Re: [man-pages RFC PATCH v4] statx, inode: document the new STATX_INO_VERSION field

Jeff Layton <jlayton@xxxxxxxxxx> · Fri, 16 Sep 2022 11:11:34 -0400

On Fri, 2022-09-16 at 07:36 -0400, Jeff Layton wrote:
> On Fri, 2022-09-16 at 02:54 -0400, Theodore Ts'o wrote:
> > On Fri, Sep 16, 2022 at 08:23:55AM +1000, NeilBrown wrote:
> > > > > If the answer is that 'all values change', then why store the crash
> > > > > counter in the inode at all? Why not just add it as an offset when
> > > > > you're generating the user-visible change attribute?
> > > > > 
> > > > > i.e. statx.change_attr = inode->i_version + (crash counter * offset)
> > 
> > I had suggested just hashing the crash counter with the file system's
> > on-disk i_version number, which is essentially what you are suggested.
> > 
> > > > Yes, if we plan to ensure that all the change attrs change after a
> > > > crash, we can do that.
> > > > 
> > > > So what would make sense for an offset? Maybe 2**12? One would hope that
> > > > there wouldn't be more than 4k increments before one of them made it to
> > > > disk. OTOH, maybe that can happen with teeny-tiny writes.
> > > 
> > > Leave it up the to filesystem to decide.  The VFS and/or NFSD should
> > > have not have part in calculating the i_version.  It should be entirely
> > > in the filesystem - though support code could be provided if common
> > > patterns exist across filesystems.
> > 
> > Oh, *heck* no.  This parameter is for the NFS implementation to
> > decide, because it's NFS's caching algorithms which are at stake here.
> > 
> > As a the file system maintainer, I had offered to make an on-disk
> > "crash counter" which would get updated when the journal had gotten
> > replayed, in addition to the on-disk i_version number.  This will be
> > available for the Linux implementation of NFSD to use, but that's up
> > to *you* to decide how you want to use them.
> > 
> > I was perfectly happy with hashing the crash counter and the i_version
> > because I had assumed that not *that* much stuff was going to be
> > cached, and so invalidating all of the caches in the unusual case
> > where there was a crash was acceptable.  After all it's a !@#?!@
> > cache.  Caches sometimmes get invalidated.  "That is the order of
> > things." (as Ramata'Klan once said in "Rocks and Shoals")
> > 
> > But if people expect that multiple TB's of data is going to be stored;
> > that cache invalidation is unacceptable; and that a itsy-weeny chance
> > of false negative failures which might cause data corruption might be
> > acceptable tradeoff, hey, that's for the system which is providing
> > caching semantics to determine.
> > 
> > PLEASE don't put this tradeoff on the file system authors; I would
> > much prefer to leave this tradeoff in the hands of the system which is
> > trying to do the caching.
> > 
> 
> Yeah, if we were designing this from scratch, I might agree with leaving
> more up to the filesystem, but the existing users all have pretty much
> the same needs.
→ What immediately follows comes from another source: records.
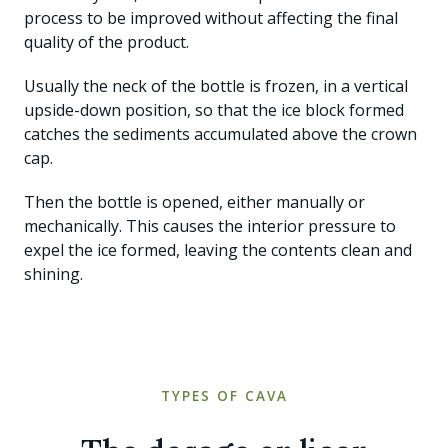
process to be improved without affecting the final
quality of the product.
Usually the neck of the bottle is frozen, in a vertical
upside-down position, so that the ice block formed
catches the sediments accumulated above the crown
cap.
Then the bottle is opened, either manually or
mechanically. This causes the interior pressure to
expel the ice formed, leaving the contents clean and
shining.
TYPES OF CAVA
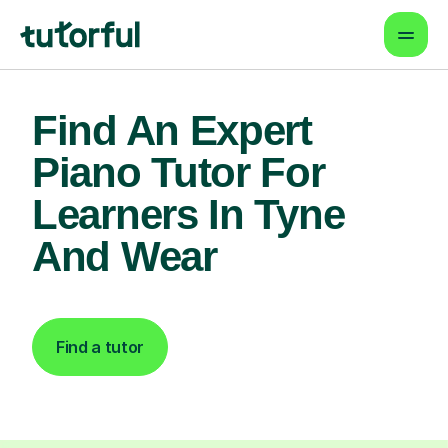
Find An Expert
Piano Tutor For
Learners In Tyne
And Wear
Find a tutor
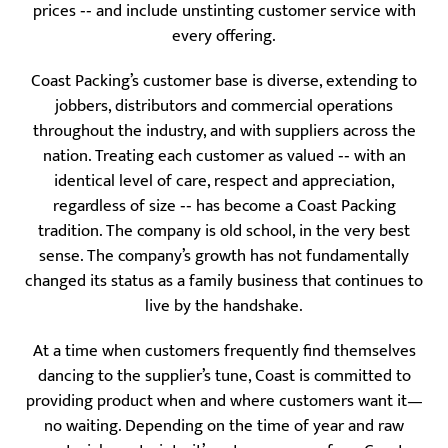
prices ‐‐ and include unstinting customer service with
every offering.
Coast Packing’s customer base is diverse, extending to
jobbers, distributors and commercial operations
throughout the industry, and with suppliers across the
nation. Treating each customer as valued ‐‐ with an
identical level of care, respect and appreciation,
regardless of size ‐‐ has become a Coast Packing
tradition. The company is old school, in the very best
sense. The company’s growth has not fundamentally
changed its status as a family business that continues to
live by the handshake.
At a time when customers frequently find themselves
dancing to the supplier’s tune, Coast is committed to
providing product when and where customers want it—
no waiting. Depending on the time of year and raw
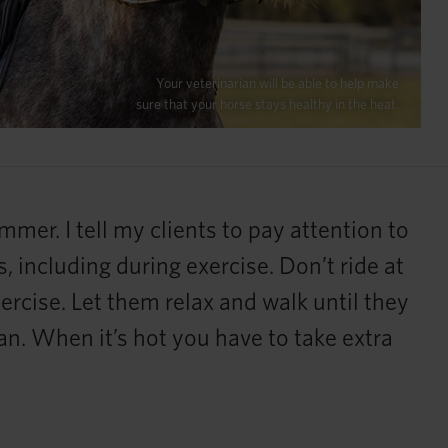
Your veterinarian will be able to help make
sure that your horse stays healthy in the heat.
mer. I tell my clients to pay attention to
, including during exercise. Don’t ride at
ercise. Let them relax and walk until they
can. When it’s hot you have to take extra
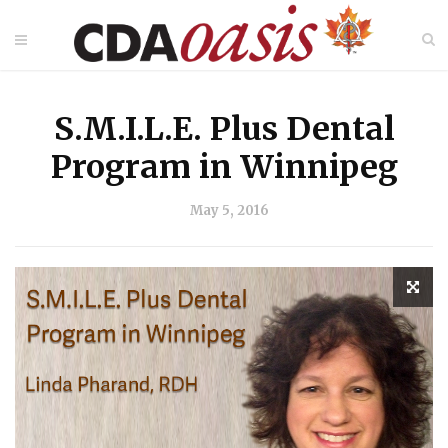
S.M.I.L.E. Plus Dental
Program in Winnipeg
May 5, 2016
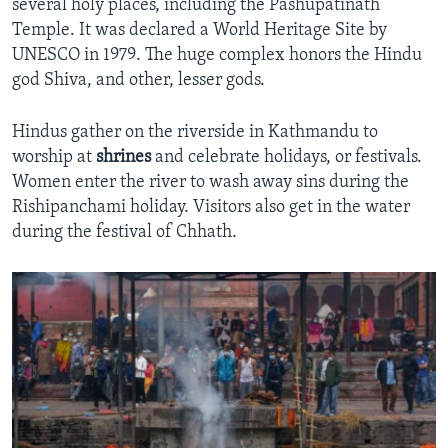
several holy places, including the Pashupatinath
Temple. It was declared a World Heritage Site by
UNESCO in 1979. The huge complex honors the Hindu
god Shiva, and other, lesser gods.
Hindus gather on the riverside in Kathmandu to
worship at
shrines
and celebrate holidays, or festivals.
Women enter the river to wash away sins during the
Rishipanchami holiday. Visitors also get in the water
during the festival of Chhath.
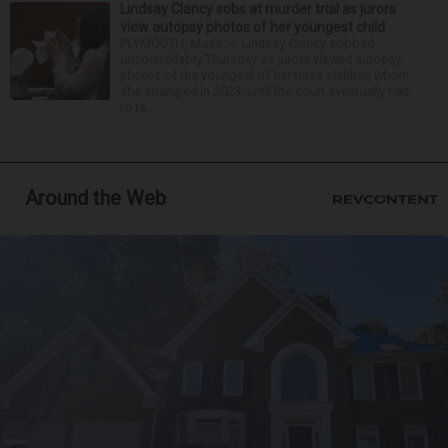
Lindsay Clancy sobs at murder trial as jurors
view autopsy photos of her youngest child
PLYMOUTH, Mass. — Lindsay Clancy sobbed
uncontrollably Thursday as jurors viewed autopsy
photos of the youngest of her three children whom
she strangled in 2023, until the court eventually had
to ta...
Around the Web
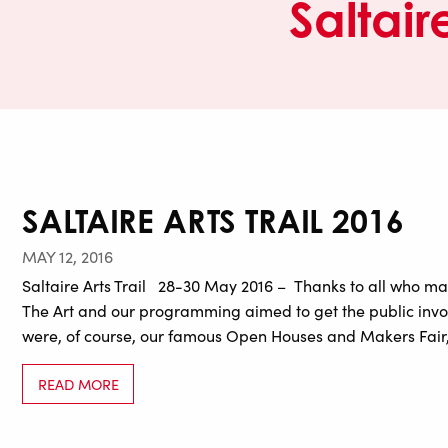
Saltaire
SALTAIRE ARTS TRAIL 2016
MAY 12, 2016
Saltaire Arts Trail 28-30 May 2016 – Thanks to all who mad
The Art and our programming aimed to get the public involv
were, of course, our famous Open Houses and Makers Fair,
READ MORE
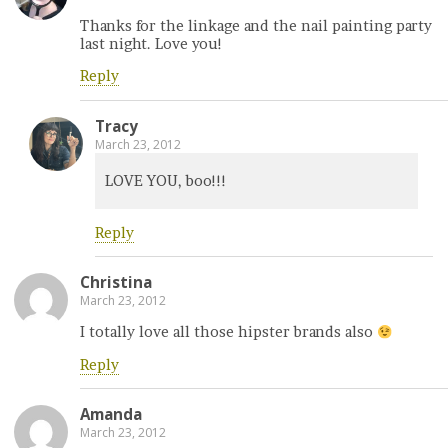
Thanks for the linkage and the nail painting party
last night. Love you!
Reply
Tracy
March 23, 2012
LOVE YOU, boo!!!
Reply
Christina
March 23, 2012
I totally love all those hipster brands also
Reply
Amanda
March 23, 2012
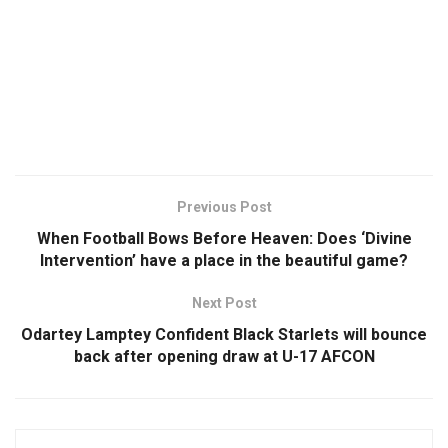
Previous Post
When Football Bows Before Heaven: Does ‘Divine
Intervention’ have a place in the beautiful game?
Next Post
Odartey Lamptey Confident Black Starlets will bounce
back after opening draw at U-17 AFCON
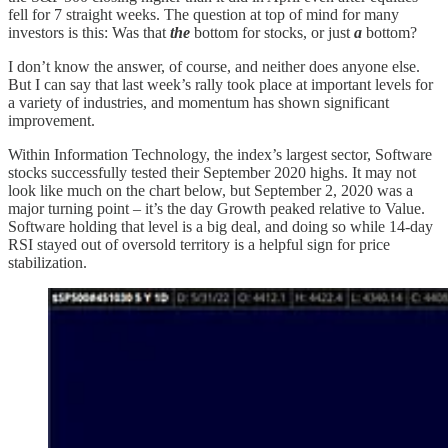
fell for 7 straight weeks. The question at top of mind for many
investors is this: Was that
the
bottom for stocks, or just
a
bottom?
I don’t know the answer, of course, and neither does anyone else.
But I can say that last week’s rally took place at important levels for
a variety of industries, and momentum has shown significant
improvement.
Within Information Technology, the index’s largest sector, Software
stocks successfully tested their September 2020 highs. It may not
look like much on the chart below, but September 2, 2020 was a
major turning point – it’s the day Growth peaked relative to Value.
Software holding that level is a big deal, and doing so while 14-day
RSI stayed out of oversold territory is a helpful sign for price
stabilization.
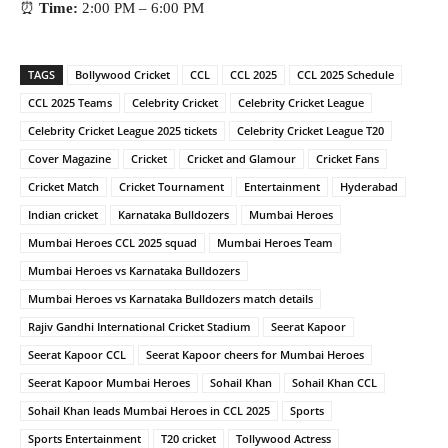
⏰
Time:
2:00 PM – 6:00 PM
TAGS
Bollywood Cricket
CCL
CCL 2025
CCL 2025 Schedule
CCL 2025 Teams
Celebrity Cricket
Celebrity Cricket League
Celebrity Cricket League 2025 tickets
Celebrity Cricket League T20
Cover Magazine
Cricket
Cricket and Glamour
Cricket Fans
Cricket Match
Cricket Tournament
Entertainment
Hyderabad
Indian cricket
Karnataka Bulldozers
Mumbai Heroes
Mumbai Heroes CCL 2025 squad
Mumbai Heroes Team
Mumbai Heroes vs Karnataka Bulldozers
Mumbai Heroes vs Karnataka Bulldozers match details
Rajiv Gandhi International Cricket Stadium
Seerat Kapoor
Seerat Kapoor CCL
Seerat Kapoor cheers for Mumbai Heroes
Seerat Kapoor Mumbai Heroes
Sohail Khan
Sohail Khan CCL
Sohail Khan leads Mumbai Heroes in CCL 2025
Sports
Sports Entertainment
T20 cricket
Tollywood Actress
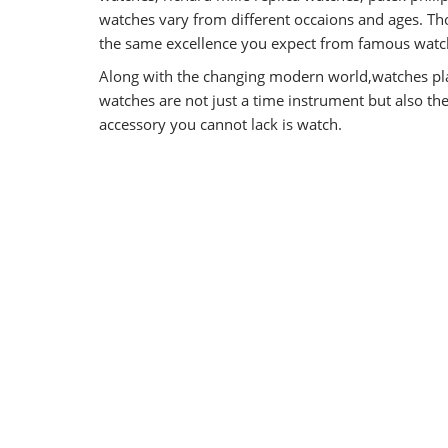
watches vary from different occaions and ages. Tho
the same excellence you expect from famous watch
Along with the changing modern world,watches pla
watches are not just a time instrument but also t
accessory you cannot lack is watch.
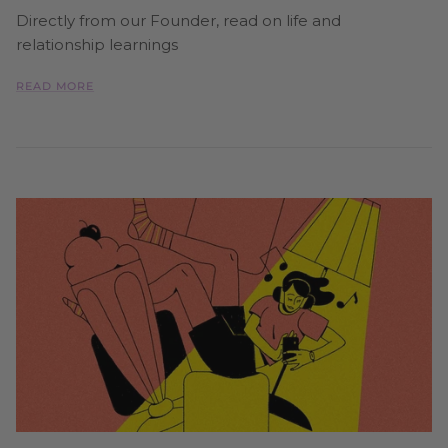
Directly from our Founder, read on life and
relationship learnings
READ MORE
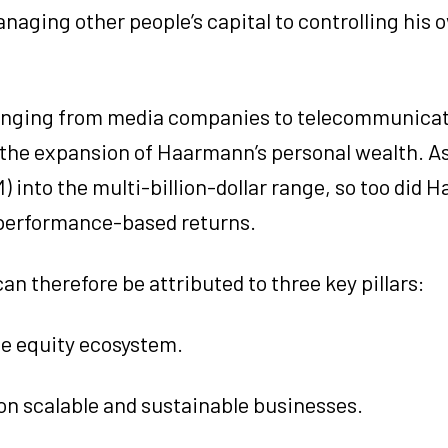
naging other people’s capital to controlling his 
, ranging from media companies to telecommunica
in the expansion of Haarmann’s personal wealth. A
into the multi-billion-dollar range, so too did 
s performance-based returns.
an therefore be attributed to three key pillars:
te equity ecosystem.
on scalable and sustainable businesses.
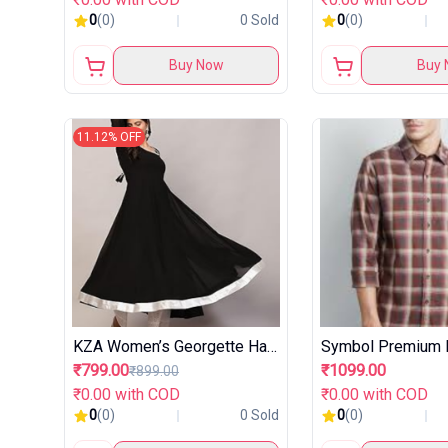
0
(0)
0 Sold
0
(0)
Buy Now
Buy 
11.12% OFF
KZA Women’s Georgette Hand Embroidered Flared Anarkali Suit
₹799.00
₹1099.00
₹899.00
₹0.00 with COD
₹0.00 with COD
0
(0)
0 Sold
0
(0)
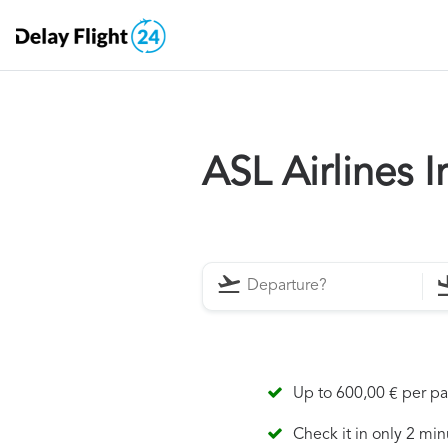
ASL Airlines 
Up to 600,00 € per p
Check it in only 2 min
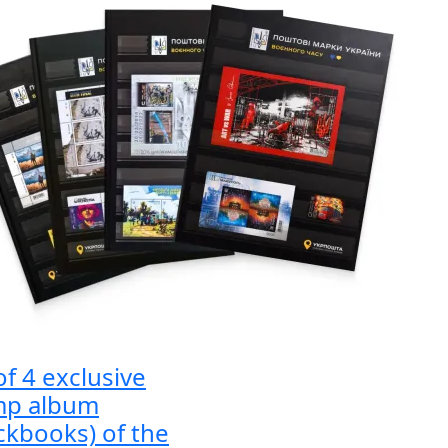
of 4 exclusive
mp album
ckbooks) of the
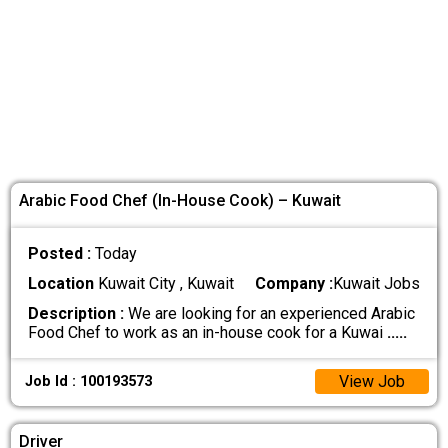
Arabic Food Chef (In-House Cook) – Kuwait
Posted :
Today
Location
Kuwait City , Kuwait
Company :
Kuwait Jobs
Description :
We are looking for an experienced Arabic
Food Chef to work as an in-house cook for a Kuwai
.....
View Job
Job Id : 100193573
Driver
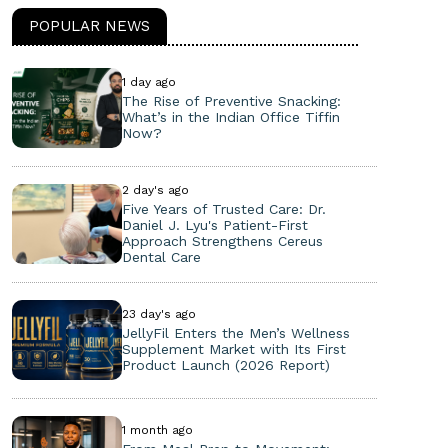
POPULAR NEWS
1 day ago
The Rise of Preventive Snacking:
What’s in the Indian Office Tiffin
Now?
2 day's ago
Five Years of Trusted Care: Dr.
Daniel J. Lyu's Patient-First
Approach Strengthens Cereus
Dental Care
23 day's ago
JellyFil Enters the Men’s Wellness
Supplement Market with Its First
Product Launch (2026 Report)
1 month ago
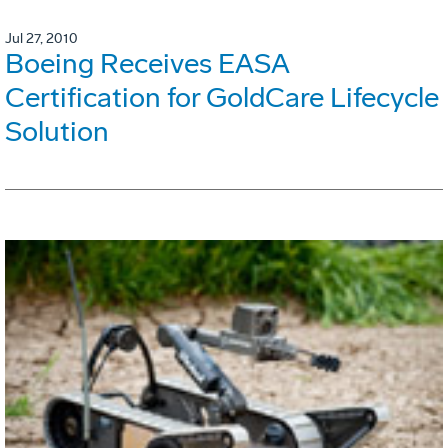
Jul 27, 2010
Boeing Receives EASA
Certification for GoldCare Lifecycle
Solution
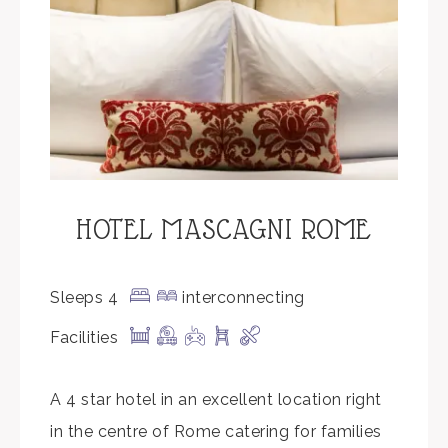
HOTEL MASCAGNI ROME
Sleeps 4
interconnecting
Facilities
A 4 star hotel in an excellent location right
in the centre of Rome catering for families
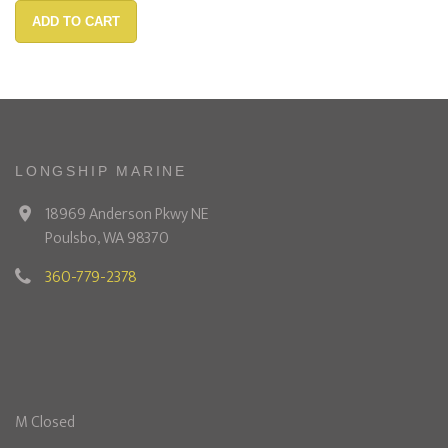
ADD TO CART
LONGSHIP MARINE
18969 Anderson Pkwy NE
Poulsbo, WA 98370
360-779-2378
M Closed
I'm going to plan to try to keep most of this in the
> common infrastructure defined in iversion.h.
> 
> Ted, for the ext4 crash counter, what wordsize were you thinking? I
> doubt we'll be able to use much more than 32 bits so a larger integer is
> probably not worthwhile. There are several holes in struct super_block
> (at least on x86_64), so adding this field to the generic structure
> needn't grow it.

That said, now that I've taken a swipe at implementing this, I need more
information than just the crash counter. We need to multiply the crash
counter with a reasonable estimate of the maximum number of individual
writes that could occur between an i_version being incremented and that
value making it to the backing store.

IOW, given a write that bumps the i_version to X, how many more write
calls could race in before X makes it to the platter? I took a SWAG and
said 4k in an earlier email, but I don't really have a way to know, and
that could vary wildly with different filesystems and storage.

What I'd like to see is this in struct super_block:

	u32		s_version_offset;

...and then individual filesystems can calculate:

	crash_counter * max_number_of_writes

and put the correct value in there at mount time.

-- 
Jeff Layton <jlayton@xxxxxxxxxx>